Here’s to a successful, safe harvest

Here’s to a successful, safe harvest

This is an exciting, busy and nerve-wracking time for sugarcane growers and the coastal sugar regions from Mossman to the Gold Coast.

Within weeks, all of Queensland’s 19 sugar mills will be operating and for the next five months or so will be processing our sugarcane.

This year the pre-season estimate is for a bigger crop than last year thanks to soaking summer and autumn rain. Around 30 million tonnes are expected to be cut, transported and crushed to make sugar.

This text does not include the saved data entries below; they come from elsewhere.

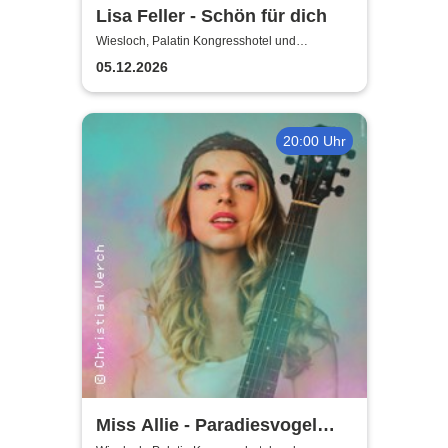
Lisa Feller - Schön für dich
Wiesloch, Palatin Kongresshotel und
Kulturzentrum
05.12.2026
20:00 Uhr
Miss Allie - Paradiesvogel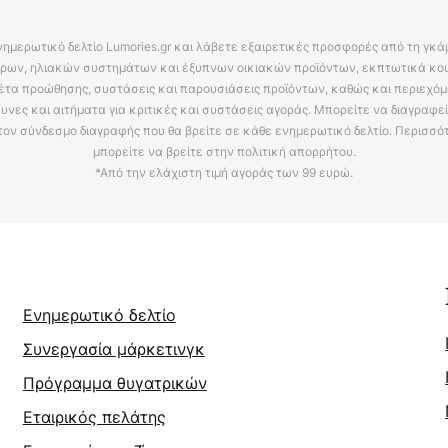
νημερωτικό δελτίο Lumories.gr και λάβετε εξαιρετικές προσφορές από τη γκ
ρων, ηλιακών συστημάτων και έξυπνων οικιακών προϊόντων, εκπτωτικά κου
έτα προώθησης, συστάσεις και παρουσιάσεις προϊόντων, καθώς και περιεχόμ
υνες και αιτήματα για κριτικές και συστάσεις αγοράς. Μπορείτε να διαγραφε
τον σύνδεσμο διαγραφής που θα βρείτε σε κάθε ενημερωτικό δελτίο. Περισσό
μπορείτε να βρείτε στην πολιτική απορρήτου.
*Από την ελάχιστη τιμή αγοράς των 99 ευρώ.
Ενημερωτικό δελτίο
Συνεργασία μάρκετινγκ
Πρόγραμμα θυγατρικών
Εταιρικός πελάτης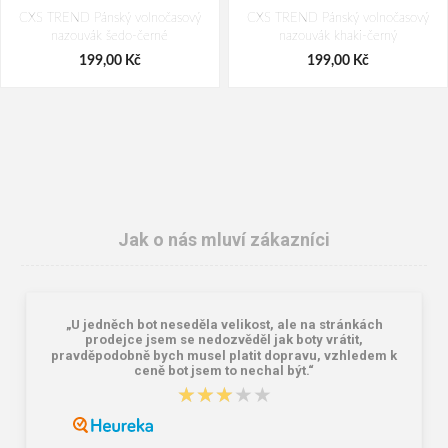
CXS TREND Pánský volnočasový
CXS TREND Pánský volnočasový
nazouvák šedo-černé
nazouvák khaki-černý
199,00 Kč
199,00 Kč
Jak o nás mluví zákazníci
„U jedněch bot neseděla velikost, ale na stránkách
BEFADO 159M134 pánské pěnové
BEFADO 159M133 pánské pěnové
prodejce jsem se nedozvěděl jak boty vrátit,
pantofle INBLU modré
pantofle INBLU khaki
pravděpodobně bych musel platit dopravu, vzhledem k
ceně bot jsem to nechal být.“
210,00 Kč
210,00 Kč
★★★★★
★★★★★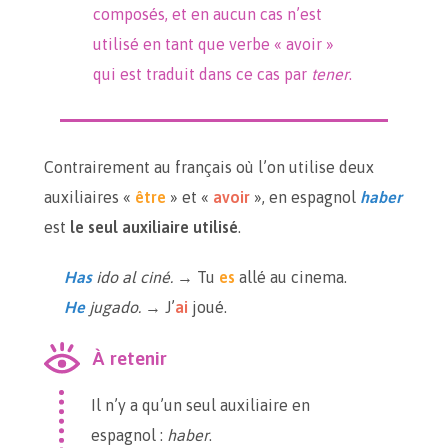
composés, et en aucun cas n’est
utilisé en tant que verbe « avoir »
qui est traduit dans ce cas par
tener
.
Contrairement au français où l’on utilise deux
auxiliaires «
être
» et «
avoir
», en espagnol
haber
est
le seul auxiliaire utilisé
.
Has
ido al ciné.
→ Tu
es
allé au cinema.
He
jugado.
→ J’
ai
joué.
À retenir
Il n’y a qu’un seul auxiliaire en
espagnol :
haber
.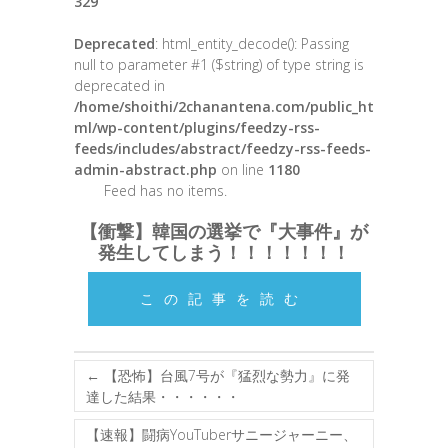
329
Deprecated
: html_entity_decode(): Passing
null to parameter #1 ($string) of type string is
deprecated in
/home/shoithi/2chanantena.com/public_ht
ml/wp-content/plugins/feedzy-rss-
feeds/includes/abstract/feedzy-rss-feeds-
admin-abstract.php
on line
1180
Feed has no items.
【衝撃】韓国の選挙で『大事件』が
発生してしまう！！！！！！！
この記事を読む
←
【恐怖】台風7号が『猛烈な勢力』に発
達した結果・・・・・・
【速報】闘病YouTuberサニージャーニー、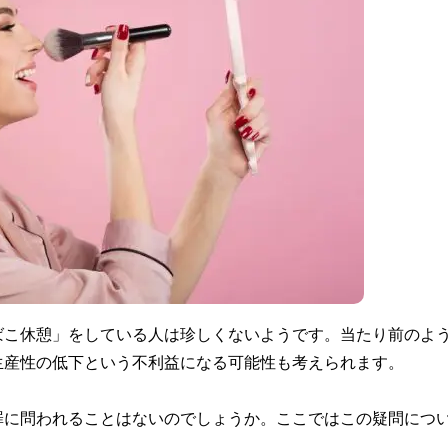
ばこ休憩」をしている人は珍しくないようです。当たり前のよ
生産性の低下という不利益になる可能性も考えられます。
罪に問われることはないのでしょうか。ここではこの疑問につ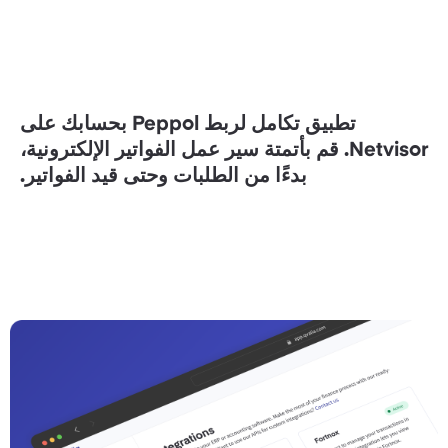
تطبيق تكامل لربط Peppol بحسابك على
Netvisor. قم بأتمتة سير عمل الفواتير الإلكترونية،
بدءًا من الطلبات وحتى قيد الفواتير.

If you’ve seen a cane train heading to a sugar mill, imagine the crop chopped into billets and filling three million cane train wagons. That’s a very long train!

Getting to this point this year has been a challenge. Flooding and storms have taken a toll on the crop in some areas and damage will make harvesting difficult.

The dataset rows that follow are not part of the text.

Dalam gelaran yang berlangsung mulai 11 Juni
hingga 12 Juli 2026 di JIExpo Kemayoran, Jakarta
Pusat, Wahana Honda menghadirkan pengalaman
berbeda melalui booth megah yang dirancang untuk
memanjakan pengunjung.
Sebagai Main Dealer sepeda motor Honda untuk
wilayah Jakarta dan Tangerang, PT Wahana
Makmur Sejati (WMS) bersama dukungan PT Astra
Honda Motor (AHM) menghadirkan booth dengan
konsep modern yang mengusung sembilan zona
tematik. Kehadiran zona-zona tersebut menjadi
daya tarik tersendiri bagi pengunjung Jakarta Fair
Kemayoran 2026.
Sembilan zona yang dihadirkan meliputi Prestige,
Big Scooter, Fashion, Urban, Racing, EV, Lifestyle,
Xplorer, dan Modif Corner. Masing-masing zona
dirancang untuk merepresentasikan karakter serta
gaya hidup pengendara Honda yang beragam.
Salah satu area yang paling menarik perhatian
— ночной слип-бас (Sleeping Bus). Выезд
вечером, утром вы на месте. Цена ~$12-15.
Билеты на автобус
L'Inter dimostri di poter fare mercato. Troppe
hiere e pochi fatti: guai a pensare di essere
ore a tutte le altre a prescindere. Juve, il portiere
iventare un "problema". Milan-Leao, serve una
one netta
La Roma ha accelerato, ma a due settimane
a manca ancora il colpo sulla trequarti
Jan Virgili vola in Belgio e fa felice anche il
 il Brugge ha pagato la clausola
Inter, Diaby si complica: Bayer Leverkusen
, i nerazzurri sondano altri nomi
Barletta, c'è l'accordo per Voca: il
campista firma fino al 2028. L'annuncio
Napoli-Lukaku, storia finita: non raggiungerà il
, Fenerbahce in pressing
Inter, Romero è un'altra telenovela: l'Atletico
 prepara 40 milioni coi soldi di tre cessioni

We’ll keep a wary eye on the weather right through to December. Further rain could seriously disrupt harvesting if the ground gets too wet for machinery to move through without causing too much damage.

We have struggled, along with other agricultural industries, to fill all the jobs in harvesting crews. CANEGROWERS, along with the harvesting contractors, has promoted the opportunities and we have had some success including reaching out to farm regions interstate where this time of year is quieter to lure people to the tropics for winter.

We are grateful to everyone who is hopping into the driver’s seat of a harvester or haulout – whether it’s their first cane season or they’ve been doing it for years. It is a big community effort to get the job done.  

In some regions there are still vacancies so it you’re interested, please take a look at the CANEGROWERS website.

The milling companies have also had challenges filling all of their roles for the season and I want to give a shout out to the hundreds of people working in the sugar mills.

As growers we want the mills to run as quickly and efficiently as possible – mid-June to mid-November is the preferred crushing period when the cane is at its best. We look forward to achieving this every year as any breakdowns or unscheduled stoppages can extend the length of the season and the longer it drags on, the more it affects the bottom lines of everyone in the industry.

To cut and move 30 million tonnes of cane safely, we also need everyone’s vigilance and patience.

 

If you’re on the roads in sugarcane regions, please keep a look out for cane trains and trucks. There could also be harvesters, tractors and other machinery moving along or crossing roads to go from farm to farm. Trying to save a few seconds of travel time by risking your life with one of these big vehicles, carrying tonnes and tonnes of sugarcane is definitely not worth it.